**EXERCISE AIM**.
What are the lines, word for word, from the line with "原告律师与被告法庭互殴 均被处以拘留 (478, 886)" up to and including the line with "LA MULA HACE CINE (427, 32)" in the records below? Omit the pictures.

**DATA SHOWN**.
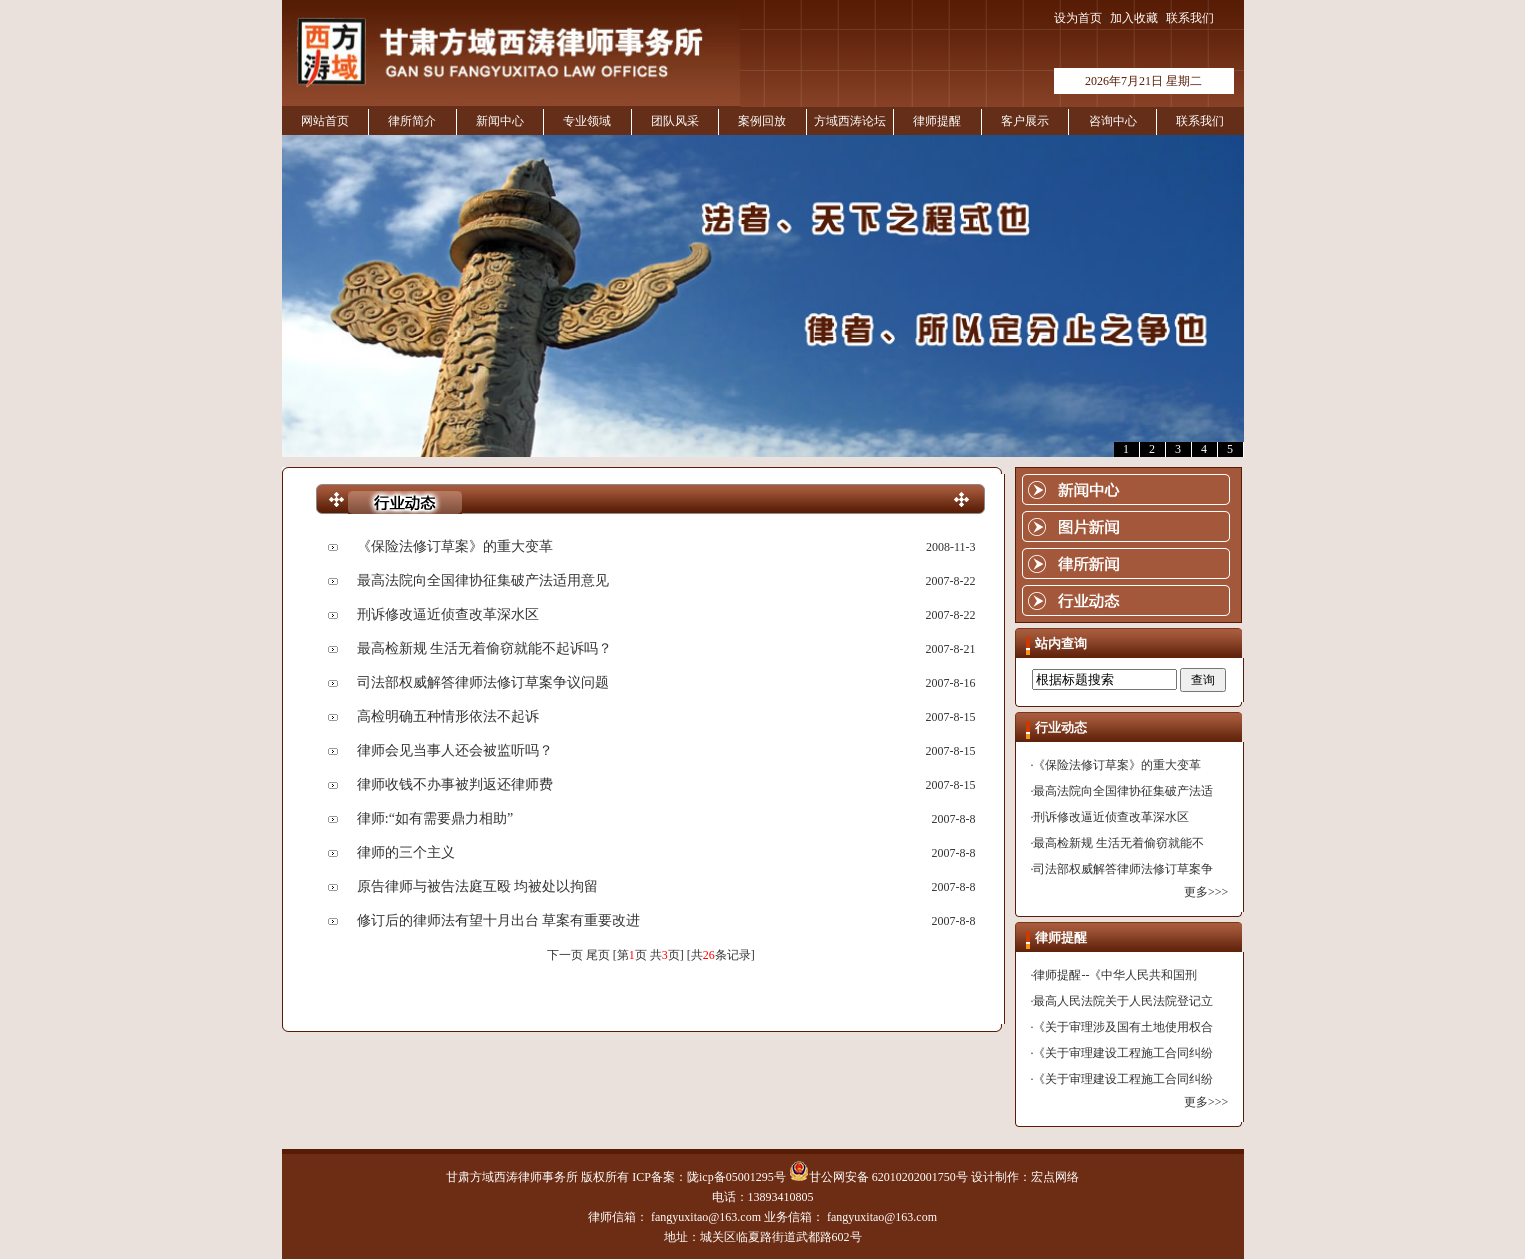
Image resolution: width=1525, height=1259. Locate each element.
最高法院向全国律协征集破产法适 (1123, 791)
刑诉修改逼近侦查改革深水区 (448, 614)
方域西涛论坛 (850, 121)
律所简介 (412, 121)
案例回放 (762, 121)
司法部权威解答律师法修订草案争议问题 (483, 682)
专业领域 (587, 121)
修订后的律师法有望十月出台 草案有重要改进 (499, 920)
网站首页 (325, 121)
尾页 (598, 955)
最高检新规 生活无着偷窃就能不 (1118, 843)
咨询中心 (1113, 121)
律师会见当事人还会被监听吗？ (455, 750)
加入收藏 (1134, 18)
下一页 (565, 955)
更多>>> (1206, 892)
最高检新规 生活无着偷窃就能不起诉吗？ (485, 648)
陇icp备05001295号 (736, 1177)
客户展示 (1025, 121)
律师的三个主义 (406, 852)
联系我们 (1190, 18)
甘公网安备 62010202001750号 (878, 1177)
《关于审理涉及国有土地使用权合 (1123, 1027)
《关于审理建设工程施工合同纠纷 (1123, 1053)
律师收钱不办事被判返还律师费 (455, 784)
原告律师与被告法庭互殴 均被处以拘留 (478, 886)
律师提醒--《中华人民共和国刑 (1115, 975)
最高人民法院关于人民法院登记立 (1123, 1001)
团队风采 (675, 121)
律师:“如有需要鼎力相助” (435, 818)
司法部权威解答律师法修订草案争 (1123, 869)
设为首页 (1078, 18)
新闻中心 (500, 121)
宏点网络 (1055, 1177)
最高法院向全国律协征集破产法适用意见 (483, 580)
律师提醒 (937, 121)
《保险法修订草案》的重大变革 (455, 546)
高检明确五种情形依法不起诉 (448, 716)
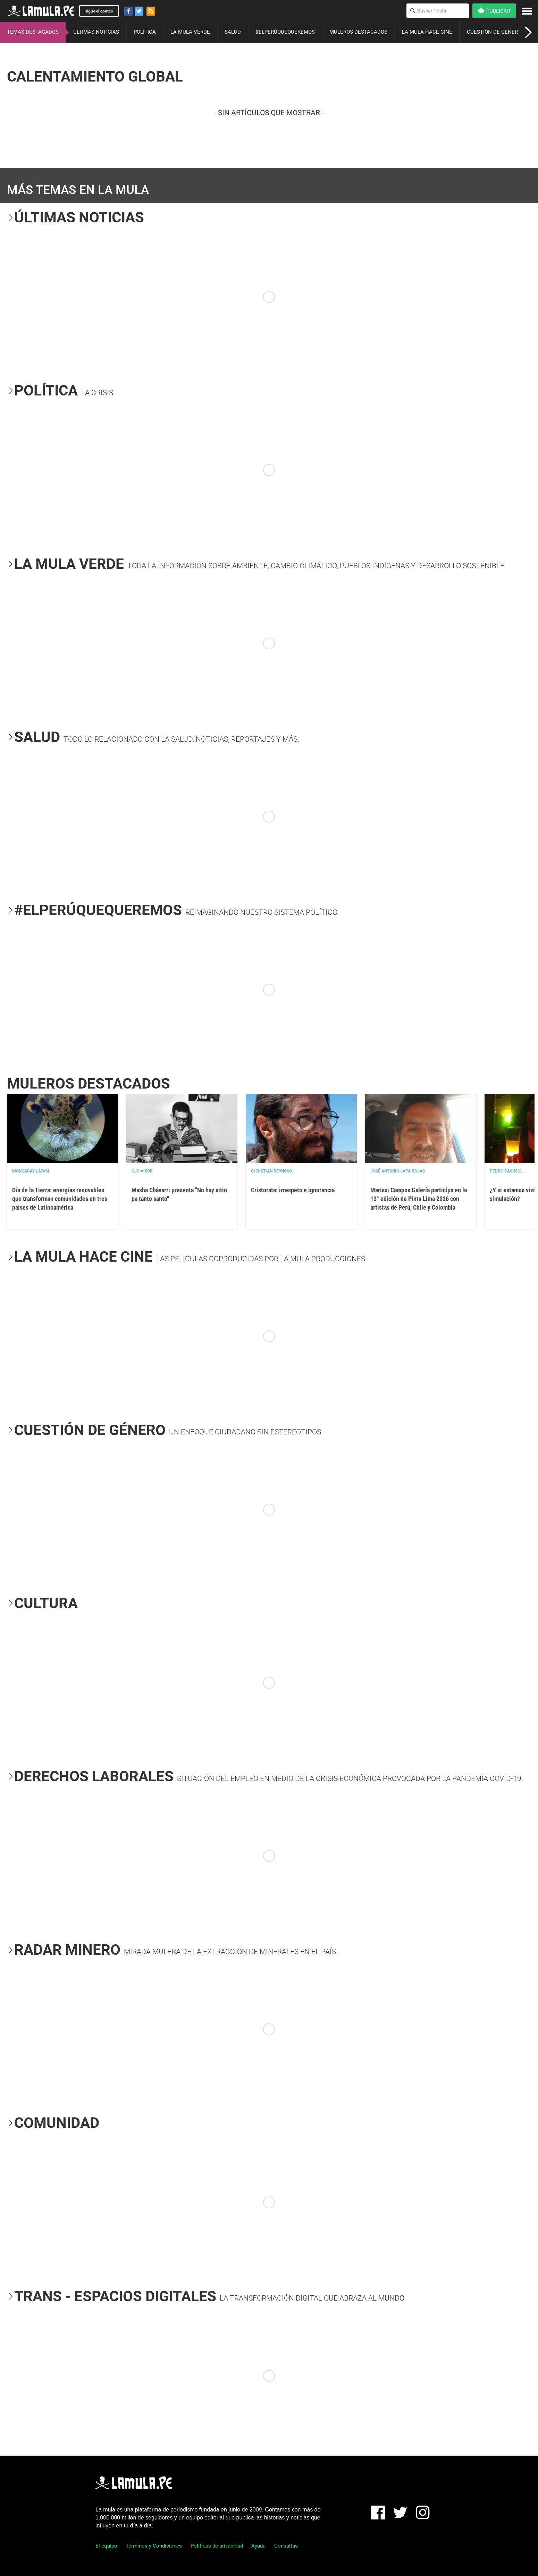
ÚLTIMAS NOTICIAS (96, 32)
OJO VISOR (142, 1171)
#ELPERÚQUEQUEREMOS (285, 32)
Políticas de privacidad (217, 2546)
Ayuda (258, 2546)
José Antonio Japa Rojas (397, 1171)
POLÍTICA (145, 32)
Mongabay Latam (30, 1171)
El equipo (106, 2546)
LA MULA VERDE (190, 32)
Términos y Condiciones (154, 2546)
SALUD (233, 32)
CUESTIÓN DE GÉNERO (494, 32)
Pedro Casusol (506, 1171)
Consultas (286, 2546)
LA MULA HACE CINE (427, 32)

* * *

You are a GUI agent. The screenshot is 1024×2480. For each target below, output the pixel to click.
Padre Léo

**WRITTEN RESPONSE**.
原告律师与被告法庭互殴 均被处以拘留 (478, 886)
律师提醒--《中华人民共和国刑 (1115, 975)
最高人民法院关于人民法院登记立 (1123, 1001)
团队风采 (675, 121)
律师:“如有需要鼎力相助” (435, 818)
司法部权威解答律师法修订草案争 (1123, 869)
设为首页 (1078, 18)
新闻中心 (500, 121)
宏点网络 (1055, 1177)
最高法院向全国律协征集破产法适用意见 (483, 580)
律师提醒 (937, 121)
《保险法修订草案》的重大变革 (455, 546)
高检明确五种情形依法不起诉 (448, 716)
ÚLTIMAS NOTICIAS (96, 32)
OJO VISOR (142, 1171)
#ELPERÚQUEQUEREMOS (285, 32)
Políticas de privacidad (217, 2546)
Ayuda (258, 2546)
José Antonio Japa Rojas (397, 1171)
POLÍTICA (145, 32)
Mongabay Latam (30, 1171)
El equipo (106, 2546)
LA MULA VERDE (190, 32)
Términos y Condiciones (154, 2546)
SALUD (233, 32)
CUESTIÓN DE GÉNERO (494, 32)
Pedro Casusol (506, 1171)
Consultas (286, 2546)
LA MULA HACE CINE (427, 32)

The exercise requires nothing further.